Благодаря свободе столичных нравов положение их не возбуждало ни с какой стороны ни толков, ни порицаний, тем более, что жили они почти уединенно. У них только бывали Белавин и молодой студент Иволгин. Первого пригласил сам Калинович, сказав еще наперед Настеньке: "Я тебя, друг мой, познакомлю с одним очень умным человеком, Белавиным. Сегодня зайду к нему, и он, вероятно, как-нибудь вечерком завернет к нам". Настеньке на первый раз было это не совсем приятно.
- Нет... я не выйду, - сказала она, - мне будет неловко... все, как хочешь, при наших отношениях... Я лучше за ширмами послушаю, как вы, два умные человека, будете говорить.
- Вот вздор какой! С таким развитым и деликатным человеком разве может быть неловко? - возразил Калинович и ушел.
В это самое утро, нежась и развалясь в вольтеровском кресле, сидел Белавин в своем кабинете, уставленном по всем трем стенам шкапами с книгами, наверху которых стояли мраморные бюсты великих людей. Перед ним на столе валялись целые кипы всевозможных журналов и газет. От нечего ли делать или по любви к подобному занятию, но только он с полчаса уже играл хлыстом с красивейшим водолазом, у которого глаза были, ей-богу, умней другого человека и который, как бы потешая господина, то ласково огрызался, тщетно стараясь поймать своей страшной пастью кончик хлыста, то падал на мягкий ковер и грациозно начинал кататься.
Вошел Калинович.
- Здравствуйте, - проговорил своим приветливым тоном Белавин, и после обычных с обеих сторон жалоб на петербургскую погоду Калинович сказал:
- Я теперь переехал на другую квартиру.
- А! - произнес Белавин.
- Особа, о которой мы с вами говорили, тоже приехала сюда, присовокупил он с улыбкой и потупившись.

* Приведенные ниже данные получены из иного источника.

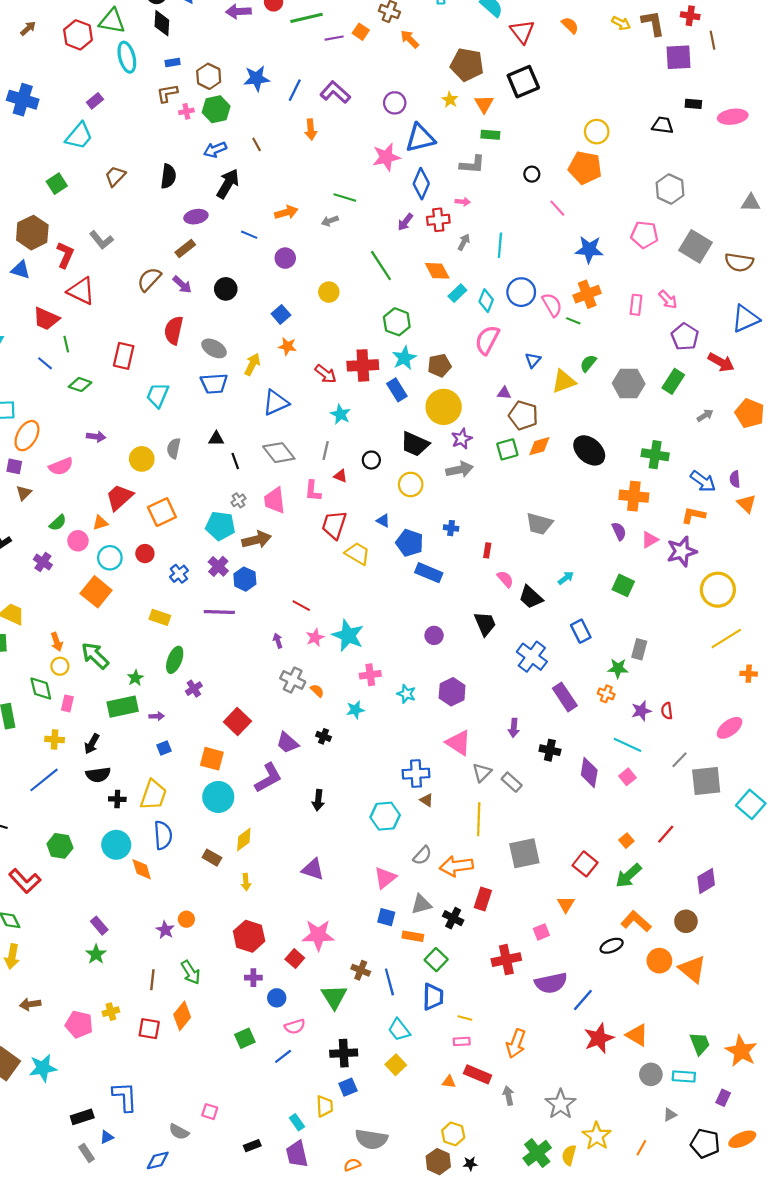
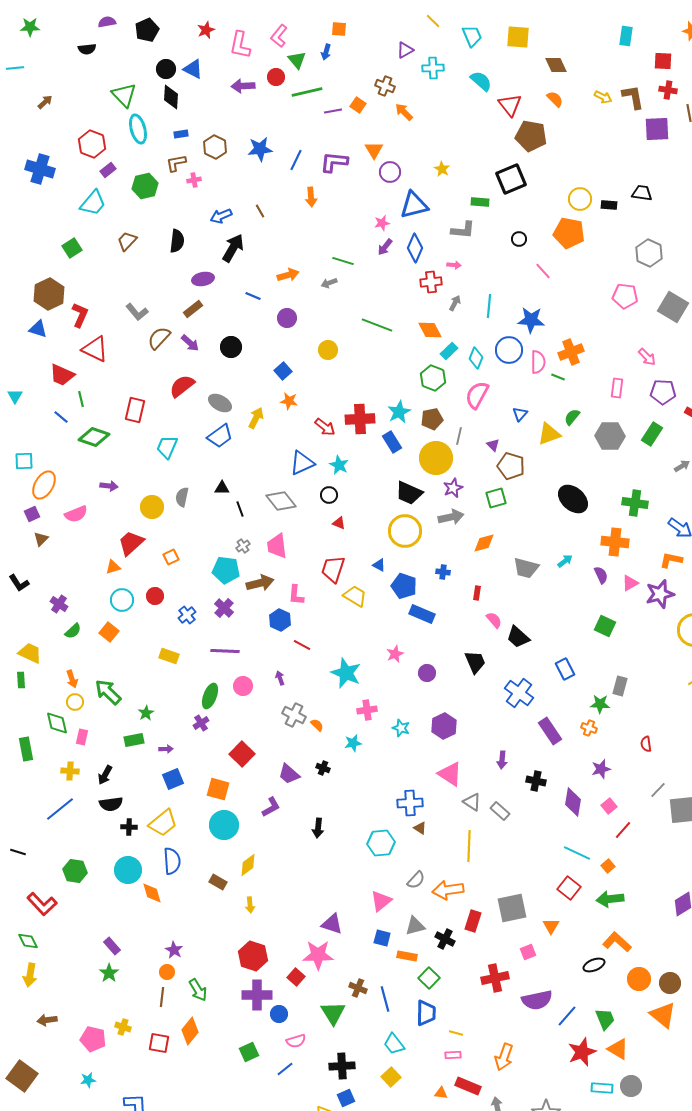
green triangle: (112, 21) -> (124, 95), turned 36
red hexagon: (78, 35) -> (92, 144), moved
brown pentagon: (467, 65) -> (531, 136), moved
black square: (523, 82) -> (511, 179), moved
purple L-shape: (335, 92) -> (334, 162), turned -36
orange triangle: (484, 104) -> (374, 150), moved
black rectangle: (693, 104) -> (609, 205), moved
green hexagon: (216, 109) -> (145, 186), moved
pink star: (386, 157) -> (382, 223), size x0.6
purple arrow: (405, 222) -> (385, 247), moved
gray L-shape: (101, 240) -> (137, 312), moved
blue star: (589, 250) -> (531, 320), moved
green line: (381, 266) -> (377, 325), turned -36
pink semicircle: (552, 305) -> (538, 362), turned 30
pink rectangle: (636, 305) -> (617, 388), moved
green hexagon: (397, 322) -> (433, 378), moved
red semicircle: (174, 330) -> (182, 386), turned 40
purple pentagon: (685, 337) -> (663, 392), turned -30
blue trapezoid: (214, 383) -> (220, 436), turned -32
green diamond: (80, 385) -> (94, 437), size x1.4
purple triangle: (504, 393) -> (493, 445), turned 40
blue triangle: (276, 403) -> (302, 463), moved
orange diamond: (539, 446) -> (484, 543), moved
gray line: (326, 450) -> (459, 436), moved
black circle: (371, 460) -> (329, 495), moved
purple square: (14, 466) -> (32, 514), turned -35
yellow circle: (411, 484) -> (405, 531), size x1.4
pink L-shape: (313, 491) -> (296, 595), moved
orange square: (162, 512) -> (171, 557), size x0.6
green semicircle: (58, 523) -> (73, 631), moved
pink circle: (78, 541) -> (243, 686), moved
cyan arrow: (566, 578) -> (565, 561), moved
blue hexagon: (245, 579) -> (280, 620), moved
orange square: (96, 592) -> (109, 632), size x0.7
pink star: (315, 638) -> (395, 654), moved
green ellipse: (175, 660) -> (210, 696), moved
green rectangle: (123, 707) -> (134, 740), size x0.7
purple star: (641, 711) -> (601, 769), moved
cyan line: (627, 745) -> (577, 853), moved
blue square: (164, 748) -> (173, 779), size x1.5
gray triangle: (482, 773) -> (472, 802), turned -42
purple L-shape: (268, 778) -> (271, 807), size x0.7
yellow trapezoid: (153, 795) -> (163, 823), turned 32
red line: (666, 834) -> (623, 830), moved
gray square: (524, 853) -> (512, 908), moved
purple triangle: (313, 869) -> (332, 924), moved
green arrow: (629, 876) -> (610, 899), turned 36
orange circle: (186, 919) -> (167, 972), moved
brown circle: (686, 921) -> (670, 983), moved
orange triangle: (692, 969) -> (663, 1015), moved
purple cross: (253, 978) -> (257, 995), size x1.8
yellow cross: (111, 1012) -> (123, 1027), turned 35
green trapezoid: (700, 1044) -> (605, 1019), moved
cyan star: (43, 1068) -> (88, 1080), moved, size x0.6
cyan rectangle: (684, 1077) -> (602, 1088), moved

- А! - произнес опять Белавин, тоже несколько потупившись. - Очень рад, - прибавил он.
Калинович с некоторым усилием объявил, что он желал бы познакомить Белавина с ней, и потому просит его как-нибудь уделить им вечерок.
- Непременно-с; сегодня же, если позволите, - отвечал Белавин.
Затем они потолковали еще с полчаса о разных новостях, причем хозяин разговорился, между прочим, об одной капитальной журнальной статье, разобрал ее с свойственной ему тонкостью и, не найдя в ней ничего нового и серьезного, воскликнул: - Что это за бедность умственная, удивительно!
- Удивительно! - повторил и Калинович за ним.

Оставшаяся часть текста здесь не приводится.